How often in life do you feel like you’re having a conversation that’s really “in the vault”? Most of us have been burned by having our secrets leaked by friends and used against us, and maybe it’s too much to expect that our social connections will keep everything on the down-low. But you likely expect the exact opposite from your lawyer— it’s pretty commonly known that what’s discussed between the two of you is meant to stay between the two of you.
That’s pretty serious—but so are legal problems, so it’s completely understandable that clients sometimes want to include a friend, a loved one, a “second”, just someone for support when they talk to their lawyer. And that won’t change the lawyer’s obligation to maintain confidentiality, keeping the conversation between lawyer and client private… but what about “privileged”? Is your lawyer’s advice still protected by privilege when your conversation includes a plus one?
Privilege is more than the ethical duty to keep a client’s secrets safe—it’s a legal duty that protects the advice your lawyer gives you, so it can’t be used against you in a court of law. This, the Supreme Court of Canada has called a “fundamental civil and legal right” (in Solosky v The Queen at p 839). Generally speaking, this is so sacred that including any other person in the conversations between lawyer and client is said to “waive the privilege”, based on the legally-accepted idea that if another person is included, it was never meant to be privileged.
The Alberta Court of Queen’s Bench called this a “well-established rule” (in Pinder v Sproule at para 46], drawn from “Wigmore’s principles”, an old, but still relevant test devised by the American jurist, John Henry Wigmore in 1905. The Supreme Court of Canada still referred to Wigmore in its 1991 decision, R v Guelke, where it stated that the test for whether communications were privileged required that:
- the communication originated in confidence that they would not be disclosed;
- this element of confidentiality had to be essential to the full and satisfactory maintenance of the parties’ relation;
- the relation had to be one in which “the opinion of the community ought to be sedulously fostered”; and
- the injury that would “inure to the relation” by the disclosure had to be greater than the benefit gained by it, in terms of deciding the litigation question properly.

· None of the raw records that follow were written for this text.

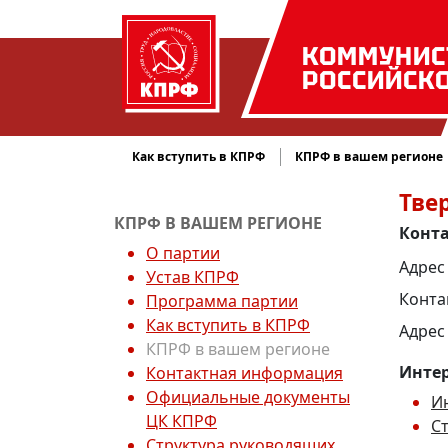
КОММУНИС
РОССИЙСК
Как вступить в КПРФ
КПРФ в вашем регионе
Тве
КПРФ В ВАШЕМ РЕГИОНЕ
Конт
О партии
Адрес 
Устав КПРФ
Конта
Программа партии
Как вступить в КПРФ
Адрес
КПРФ в вашем регионе
Интер
Контактная информация
Официальные документы
И
ЦК КПРФ
С
Структура руководящих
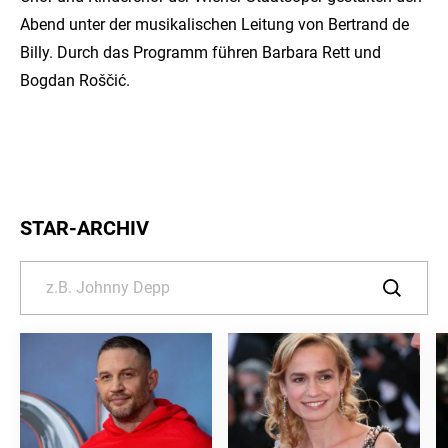
Abend unter der musikalischen Leitung von Bertrand de
Billy. Durch das Programm führen Barbara Rett und
Bogdan Roščić.
STAR-ARCHIV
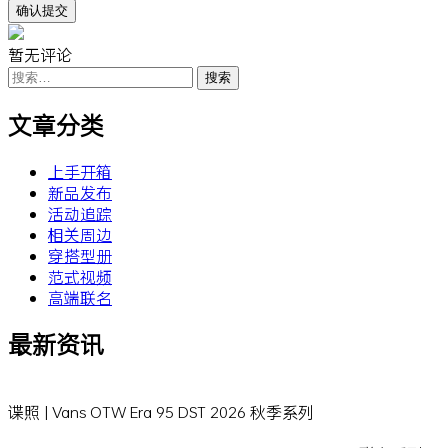
暂无评论
搜
索：
文章分类
上手开箱
新品发布
活动追踪
相关周边
穿搭型册
范式视频
高端联名
最新资讯
谍照 | Vans OTW Era 95 DST 2026 秋季系列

This has come to be seen as more of a series of guiding principles than a fixed test, using a principled approach to decide if and when privilege ought to be waived. But the big takeaway here is that rarely will information stay privileged if it’s disclosed to a third party. A significant exception is if the other person has a “common interest”—like having a similar legal issue of their own, for which the advice your lawyer has given you is also relevant for them. That said, the expectation is that that other person will keep the disclosure confidential.

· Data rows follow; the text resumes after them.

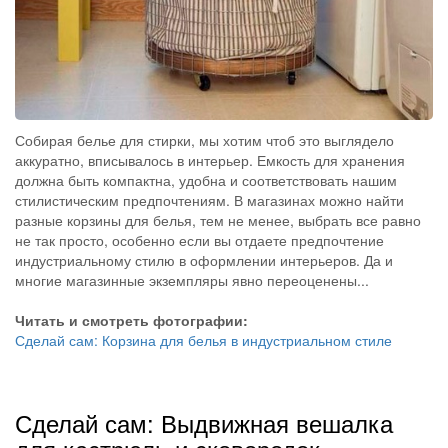
Собирая белье для стирки, мы хотим чтоб это выглядело
аккуратно, вписывалось в интерьер. Емкость для хранения
должна быть компактна, удобна и соответствовать нашим
стилистическим предпочтениям. В магазинах можно найти
разные корзины для белья, тем не менее, выбрать все равно
не так просто, особенно если вы отдаете предпочтение
индустриальному стилю в оформлении интерьеров. Да и
многие магазинные экземпляры явно переоценены...
Читать и смотреть фотографии:
Сделай сам: Корзина для белья в индустриальном стиле
Сделай сам: Выдвижная вешалка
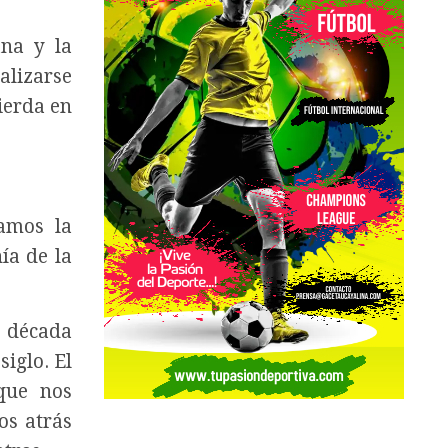
ana y la
alizarse
ierda en
camos la
ía de la
a década
siglo. El
 que nos
os atrás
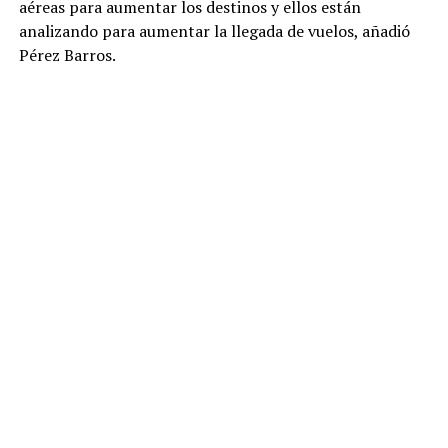
aéreas para aumentar los destinos y ellos están
analizando para aumentar la llegada de vuelos, añadió
Pérez Barros.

There is also an exception when an individual with a disability needs a support person to be able to bring their claim forward. Here, it’s an issue of access to justice, but the condition is still that the support person, acting like the client’s agent, takes in the legal advice, and is meant to keep the confidence.

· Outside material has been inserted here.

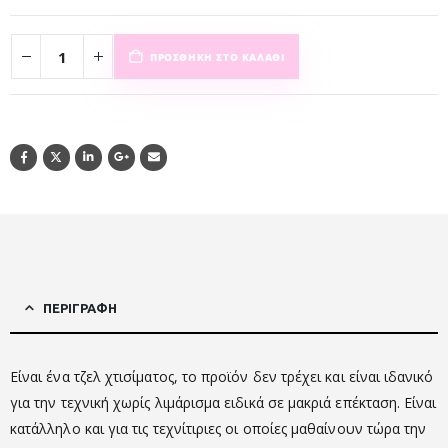
ΠΡΟΣΘΉΚΗ ΣΤΟ ΚΑΛΆΘΙ
ΠΕΡΙΓΡΑΦΉ
Είναι ένα τζελ χτισίματος, το προϊόν δεν τρέχει και είναι ιδανικό
για την τεχνική χωρίς λιμάρισμα ειδικά σε μακριά επέκταση. Είναι
κατάλληλο και για τις τεχνίτιριες οι οποίες μαθαίνουν τώρα την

So what does this mean for your friend, loved one, or “second”? It’s likely that the comfort of having a “plus one” in the discussion with your lawyer means you’re waiving your privilege. And you might miss that when it’s gone… losing privilege might be worse than losing confidence. You can bounce back from a social faux-pas, when a “friend” betrays your secrets and it comes back to haunt you. But it could have far bigger and more lasting consequences when losing privilege means you also lose in court.